Over-regulation and a generation of “illiterate and innumerate” under-graduates threaten the future of medical research in Britain, senior clinical academics warned a conference organised by the Council of Heads of Medical Schools.

Professor Mark Pepys, head of medicine at the Hampstead Campus of University College London and a fellow of the Royal Society, bemoaned a generation of young people “tone deaf to science” which would affect both them and society for the rest of their lives.

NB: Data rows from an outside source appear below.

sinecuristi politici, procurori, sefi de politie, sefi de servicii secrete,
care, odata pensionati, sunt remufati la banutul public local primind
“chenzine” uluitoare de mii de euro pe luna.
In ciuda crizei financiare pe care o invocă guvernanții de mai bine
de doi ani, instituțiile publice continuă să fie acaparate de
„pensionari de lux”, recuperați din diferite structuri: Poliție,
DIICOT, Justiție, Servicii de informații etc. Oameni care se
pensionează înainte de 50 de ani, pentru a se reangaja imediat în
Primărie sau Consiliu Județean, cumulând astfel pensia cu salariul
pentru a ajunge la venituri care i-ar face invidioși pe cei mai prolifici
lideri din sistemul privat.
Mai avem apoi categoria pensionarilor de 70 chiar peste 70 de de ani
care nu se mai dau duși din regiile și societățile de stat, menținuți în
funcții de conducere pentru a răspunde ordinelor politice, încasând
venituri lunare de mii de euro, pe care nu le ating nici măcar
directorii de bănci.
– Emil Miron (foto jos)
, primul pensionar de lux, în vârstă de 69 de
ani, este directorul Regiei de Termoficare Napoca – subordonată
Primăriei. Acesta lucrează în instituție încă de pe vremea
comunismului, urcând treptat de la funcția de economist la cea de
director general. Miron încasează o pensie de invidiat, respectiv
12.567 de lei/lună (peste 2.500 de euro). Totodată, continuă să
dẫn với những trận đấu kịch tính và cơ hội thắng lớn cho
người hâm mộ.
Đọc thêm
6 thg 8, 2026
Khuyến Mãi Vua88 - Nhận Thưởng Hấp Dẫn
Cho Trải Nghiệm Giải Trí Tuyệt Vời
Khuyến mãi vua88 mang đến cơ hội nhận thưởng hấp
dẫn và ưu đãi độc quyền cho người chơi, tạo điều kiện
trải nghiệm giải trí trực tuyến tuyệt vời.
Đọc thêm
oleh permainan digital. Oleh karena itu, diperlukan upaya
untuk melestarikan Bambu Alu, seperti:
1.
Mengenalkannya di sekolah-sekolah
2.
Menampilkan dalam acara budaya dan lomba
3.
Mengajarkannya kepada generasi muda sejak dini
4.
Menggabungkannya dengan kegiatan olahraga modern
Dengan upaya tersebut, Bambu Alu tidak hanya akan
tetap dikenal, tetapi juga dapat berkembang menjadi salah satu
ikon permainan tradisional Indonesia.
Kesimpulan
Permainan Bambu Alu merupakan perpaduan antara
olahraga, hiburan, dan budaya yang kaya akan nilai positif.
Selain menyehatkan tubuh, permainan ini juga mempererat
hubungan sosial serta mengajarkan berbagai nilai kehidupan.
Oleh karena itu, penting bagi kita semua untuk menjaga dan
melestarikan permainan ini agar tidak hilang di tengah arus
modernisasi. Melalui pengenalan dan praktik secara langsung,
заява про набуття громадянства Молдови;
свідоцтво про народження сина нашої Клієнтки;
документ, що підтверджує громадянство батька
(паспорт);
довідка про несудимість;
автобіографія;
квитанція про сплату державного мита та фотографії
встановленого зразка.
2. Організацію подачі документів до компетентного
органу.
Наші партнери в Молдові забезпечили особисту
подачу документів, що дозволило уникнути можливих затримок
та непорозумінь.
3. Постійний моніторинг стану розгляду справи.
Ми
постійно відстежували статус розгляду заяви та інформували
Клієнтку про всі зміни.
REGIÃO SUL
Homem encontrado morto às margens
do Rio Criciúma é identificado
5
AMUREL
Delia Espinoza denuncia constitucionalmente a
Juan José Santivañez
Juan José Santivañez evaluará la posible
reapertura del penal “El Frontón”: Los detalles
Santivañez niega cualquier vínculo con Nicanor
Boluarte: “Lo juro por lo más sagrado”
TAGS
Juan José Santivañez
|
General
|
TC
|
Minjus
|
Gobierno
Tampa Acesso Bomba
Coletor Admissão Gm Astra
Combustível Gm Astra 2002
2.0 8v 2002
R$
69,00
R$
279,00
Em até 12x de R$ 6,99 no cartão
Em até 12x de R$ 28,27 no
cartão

“Science education in this country is a disaster. Very few pupils in state schools are taught sciences by a teacher with a first degree in science and you cannot have medical research without physics, maths and chemistry. Most kids coming to do medical research are illiterate and innumerate. It is a disaster.”

It's all gone too far

Even in medical schools, he suggested, recent developments had exacerbated the problem: “There is a disproportionate emphasis on teaching medical students to call patients by their first names compared to knowing where the sciatic nerve is. Call me a dinasour but it has gone a little too far.”

He suggested that medical students and junior doctors could no longer access the range and quality of training opportunities he enjoyed.

“They are no longer taught by the best and I am an unashamed elitist – you have to learn from the best to be the best.”

”Regulation and controls” had removed the prospect of a flexible career, as well as placing an impossible burden on most clinicians and academics, Professor Pepys warned. Dr Jane Armitage, reader in clinical epidemiology at Oxford, warned that “increasing regulation may prevent many important public health questions being answered reliably."

Wading through treacle

She claimed that the rise of megatrials and meta-analyses made the 1980s something of a golden era compared to the bureaucracy and regulation which bogged down many research efforts today. “It feels at times like we are wading through treacle,” she told the conference.

“The proliferation of laws and guidelines have made trial results less reliable and trials more complex and more expensive.” Over-interpretation of EU regulations was a major source of such difficulties, she said.